--- START ---

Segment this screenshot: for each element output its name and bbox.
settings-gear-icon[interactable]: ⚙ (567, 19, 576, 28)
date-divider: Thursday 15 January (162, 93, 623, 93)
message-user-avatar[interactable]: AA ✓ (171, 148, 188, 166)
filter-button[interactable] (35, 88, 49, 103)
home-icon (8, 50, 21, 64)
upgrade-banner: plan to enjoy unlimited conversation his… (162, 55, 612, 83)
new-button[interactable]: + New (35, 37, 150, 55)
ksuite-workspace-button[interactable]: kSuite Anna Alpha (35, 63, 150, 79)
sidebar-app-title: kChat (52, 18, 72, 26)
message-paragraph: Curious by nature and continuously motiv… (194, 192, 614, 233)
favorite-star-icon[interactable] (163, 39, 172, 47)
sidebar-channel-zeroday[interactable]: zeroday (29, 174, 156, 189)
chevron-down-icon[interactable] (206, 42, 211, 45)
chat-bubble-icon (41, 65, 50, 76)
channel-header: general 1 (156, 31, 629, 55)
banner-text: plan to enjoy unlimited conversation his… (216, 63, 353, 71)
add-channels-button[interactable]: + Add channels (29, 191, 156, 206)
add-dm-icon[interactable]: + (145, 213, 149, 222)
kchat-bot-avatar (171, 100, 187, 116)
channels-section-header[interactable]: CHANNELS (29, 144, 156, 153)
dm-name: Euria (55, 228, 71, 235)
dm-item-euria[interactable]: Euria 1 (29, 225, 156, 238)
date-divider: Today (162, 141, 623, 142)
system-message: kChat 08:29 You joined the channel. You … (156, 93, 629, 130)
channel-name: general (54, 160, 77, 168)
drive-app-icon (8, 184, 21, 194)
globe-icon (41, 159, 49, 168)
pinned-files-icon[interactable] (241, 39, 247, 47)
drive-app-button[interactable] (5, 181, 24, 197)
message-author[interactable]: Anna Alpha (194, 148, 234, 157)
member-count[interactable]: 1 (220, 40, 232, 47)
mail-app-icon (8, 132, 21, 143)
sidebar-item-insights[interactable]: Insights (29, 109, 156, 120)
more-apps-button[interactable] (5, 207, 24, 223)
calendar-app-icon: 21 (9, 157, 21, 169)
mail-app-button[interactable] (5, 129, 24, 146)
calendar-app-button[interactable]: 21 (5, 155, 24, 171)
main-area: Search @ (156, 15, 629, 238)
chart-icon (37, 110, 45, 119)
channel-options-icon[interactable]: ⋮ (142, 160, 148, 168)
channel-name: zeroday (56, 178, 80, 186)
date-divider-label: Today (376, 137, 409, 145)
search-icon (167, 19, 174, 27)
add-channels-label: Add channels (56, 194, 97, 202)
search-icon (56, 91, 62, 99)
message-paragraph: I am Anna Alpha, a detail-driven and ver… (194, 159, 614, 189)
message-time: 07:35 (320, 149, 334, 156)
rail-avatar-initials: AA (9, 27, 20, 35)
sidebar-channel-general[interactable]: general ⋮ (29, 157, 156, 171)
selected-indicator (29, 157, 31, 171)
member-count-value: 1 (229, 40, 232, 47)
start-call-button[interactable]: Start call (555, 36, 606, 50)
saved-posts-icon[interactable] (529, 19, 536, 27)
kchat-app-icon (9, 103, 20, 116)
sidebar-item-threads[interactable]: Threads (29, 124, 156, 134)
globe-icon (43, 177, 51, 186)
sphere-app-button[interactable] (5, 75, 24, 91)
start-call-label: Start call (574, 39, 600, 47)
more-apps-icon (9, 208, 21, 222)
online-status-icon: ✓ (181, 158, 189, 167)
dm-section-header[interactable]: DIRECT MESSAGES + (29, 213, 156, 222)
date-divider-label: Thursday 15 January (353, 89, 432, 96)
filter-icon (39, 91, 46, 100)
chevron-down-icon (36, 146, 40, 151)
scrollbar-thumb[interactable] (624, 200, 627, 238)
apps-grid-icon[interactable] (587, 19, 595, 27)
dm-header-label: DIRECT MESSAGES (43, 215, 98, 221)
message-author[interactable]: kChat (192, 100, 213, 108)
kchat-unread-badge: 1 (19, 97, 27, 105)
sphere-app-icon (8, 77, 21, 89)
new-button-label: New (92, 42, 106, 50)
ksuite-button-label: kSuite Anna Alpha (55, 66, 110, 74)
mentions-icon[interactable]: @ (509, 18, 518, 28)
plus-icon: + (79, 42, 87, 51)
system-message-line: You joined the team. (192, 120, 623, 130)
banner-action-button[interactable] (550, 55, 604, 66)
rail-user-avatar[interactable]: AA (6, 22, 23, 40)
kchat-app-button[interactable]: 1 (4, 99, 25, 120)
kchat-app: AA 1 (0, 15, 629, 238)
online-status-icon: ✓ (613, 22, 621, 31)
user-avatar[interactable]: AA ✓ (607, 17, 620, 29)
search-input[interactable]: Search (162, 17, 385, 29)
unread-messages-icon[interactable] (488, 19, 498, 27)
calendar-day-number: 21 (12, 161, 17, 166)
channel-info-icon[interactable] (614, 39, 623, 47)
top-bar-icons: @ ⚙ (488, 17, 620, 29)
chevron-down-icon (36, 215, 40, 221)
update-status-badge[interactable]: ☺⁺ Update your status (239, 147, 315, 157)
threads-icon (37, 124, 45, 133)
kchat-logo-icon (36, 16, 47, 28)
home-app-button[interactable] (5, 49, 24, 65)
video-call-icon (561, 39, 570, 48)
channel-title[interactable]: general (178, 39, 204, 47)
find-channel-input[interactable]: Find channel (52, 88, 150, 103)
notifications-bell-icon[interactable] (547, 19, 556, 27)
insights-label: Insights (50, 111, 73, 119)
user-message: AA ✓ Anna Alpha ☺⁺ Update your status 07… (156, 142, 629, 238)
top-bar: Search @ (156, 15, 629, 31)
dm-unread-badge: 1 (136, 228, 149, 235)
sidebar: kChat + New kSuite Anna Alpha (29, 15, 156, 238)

--- END ---

- _YOUR GOAL_
Every record is to be retyped exactly as given.

- _RESPONSE TO THIS EXERCISE_
Segment this screenshot: for each element output its name and bbox.
settings-gear-icon[interactable]: ⚙ (567, 19, 576, 28)
date-divider: Thursday 15 January (162, 93, 623, 93)
message-user-avatar[interactable]: AA ✓ (171, 148, 188, 166)
filter-button[interactable] (35, 88, 49, 103)
home-icon (8, 50, 21, 64)
upgrade-banner: plan to enjoy unlimited conversation his… (162, 55, 612, 83)
new-button[interactable]: + New (35, 37, 150, 55)
ksuite-workspace-button[interactable]: kSuite Anna Alpha (35, 63, 150, 79)
sidebar-app-title: kChat (52, 18, 72, 26)
message-paragraph: Curious by nature and continuously motiv… (194, 192, 614, 233)
favorite-star-icon[interactable] (163, 39, 172, 47)
sidebar-channel-zeroday[interactable]: zeroday (29, 174, 156, 189)
chevron-down-icon[interactable] (206, 42, 211, 45)
chat-bubble-icon (41, 65, 50, 76)
channel-header: general 1 (156, 31, 629, 55)
banner-text: plan to enjoy unlimited conversation his… (216, 63, 353, 71)
add-channels-button[interactable]: + Add channels (29, 191, 156, 206)
add-dm-icon[interactable]: + (145, 213, 149, 222)
kchat-bot-avatar (171, 100, 187, 116)
channels-section-header[interactable]: CHANNELS (29, 144, 156, 153)
dm-name: Euria (55, 228, 71, 235)
dm-item-euria[interactable]: Euria 1 (29, 225, 156, 238)
date-divider: Today (162, 141, 623, 142)
system-message: kChat 08:29 You joined the channel. You … (156, 93, 629, 130)
channel-name: general (54, 160, 77, 168)
drive-app-icon (8, 184, 21, 194)
globe-icon (41, 159, 49, 168)
pinned-files-icon[interactable] (241, 39, 247, 47)
drive-app-button[interactable] (5, 181, 24, 197)
message-author[interactable]: Anna Alpha (194, 148, 234, 157)
member-count[interactable]: 1 (220, 40, 232, 47)
mail-app-icon (8, 132, 21, 143)
sidebar-item-insights[interactable]: Insights (29, 109, 156, 120)
more-apps-button[interactable] (5, 207, 24, 223)
calendar-app-icon: 21 (9, 157, 21, 169)
mail-app-button[interactable] (5, 129, 24, 146)
calendar-app-button[interactable]: 21 (5, 155, 24, 171)
main-area: Search @ (156, 15, 629, 238)
chart-icon (37, 110, 45, 119)
channel-options-icon[interactable]: ⋮ (142, 160, 148, 168)
channel-name: zeroday (56, 178, 80, 186)
date-divider-label: Today (376, 137, 409, 145)
search-icon (167, 19, 174, 27)
add-channels-label: Add channels (56, 194, 97, 202)
search-icon (56, 91, 62, 99)
message-paragraph: I am Anna Alpha, a detail-driven and ver… (194, 159, 614, 189)
message-time: 07:35 (320, 149, 334, 156)
rail-avatar-initials: AA (9, 27, 20, 35)
sidebar-channel-general[interactable]: general ⋮ (29, 157, 156, 171)
selected-indicator (29, 157, 31, 171)
member-count-value: 1 (229, 40, 232, 47)
start-call-button[interactable]: Start call (555, 36, 606, 50)
saved-posts-icon[interactable] (529, 19, 536, 27)
kchat-app-icon (9, 103, 20, 116)
sidebar-item-threads[interactable]: Threads (29, 124, 156, 134)
globe-icon (43, 177, 51, 186)
sphere-app-button[interactable] (5, 75, 24, 91)
start-call-label: Start call (574, 39, 600, 47)
more-apps-icon (9, 208, 21, 222)
online-status-icon: ✓ (181, 158, 189, 167)
dm-section-header[interactable]: DIRECT MESSAGES + (29, 213, 156, 222)
date-divider-label: Thursday 15 January (353, 89, 432, 96)
filter-icon (39, 91, 46, 100)
chevron-down-icon (36, 146, 40, 151)
scrollbar-thumb[interactable] (624, 200, 627, 238)
apps-grid-icon[interactable] (587, 19, 595, 27)
dm-header-label: DIRECT MESSAGES (43, 215, 98, 221)
message-author[interactable]: kChat (192, 100, 213, 108)
kchat-unread-badge: 1 (19, 97, 27, 105)
sphere-app-icon (8, 77, 21, 89)
new-button-label: New (92, 42, 106, 50)
ksuite-button-label: kSuite Anna Alpha (55, 66, 110, 74)
mentions-icon[interactable]: @ (509, 18, 518, 28)
plus-icon: + (79, 42, 87, 51)
system-message-line: You joined the team. (192, 120, 623, 130)
banner-action-button[interactable] (550, 55, 604, 66)
rail-user-avatar[interactable]: AA (6, 22, 23, 40)
kchat-app-button[interactable]: 1 (4, 99, 25, 120)
kchat-app: AA 1 (0, 15, 629, 238)
online-status-icon: ✓ (613, 22, 621, 31)
user-avatar[interactable]: AA ✓ (607, 17, 620, 29)
search-input[interactable]: Search (162, 17, 385, 29)
unread-messages-icon[interactable] (488, 19, 498, 27)
calendar-day-number: 21 (12, 161, 17, 166)
channel-info-icon[interactable] (614, 39, 623, 47)
top-bar-icons: @ ⚙ (488, 17, 620, 29)
chevron-down-icon (36, 215, 40, 221)
update-status-badge[interactable]: ☺⁺ Update your status (239, 147, 315, 157)
threads-icon (37, 124, 45, 133)
kchat-logo-icon (36, 16, 47, 28)
home-app-button[interactable] (5, 49, 24, 65)
video-call-icon (561, 39, 570, 48)
channel-title[interactable]: general (178, 39, 204, 47)
find-channel-input[interactable]: Find channel (52, 88, 150, 103)
notifications-bell-icon[interactable] (547, 19, 556, 27)
insights-label: Insights (50, 111, 73, 119)
user-message: AA ✓ Anna Alpha ☺⁺ Update your status 07… (156, 142, 629, 238)
top-bar: Search @ (156, 15, 629, 31)
dm-unread-badge: 1 (136, 228, 149, 235)
sidebar: kChat + New kSuite Anna Alpha (29, 15, 156, 238)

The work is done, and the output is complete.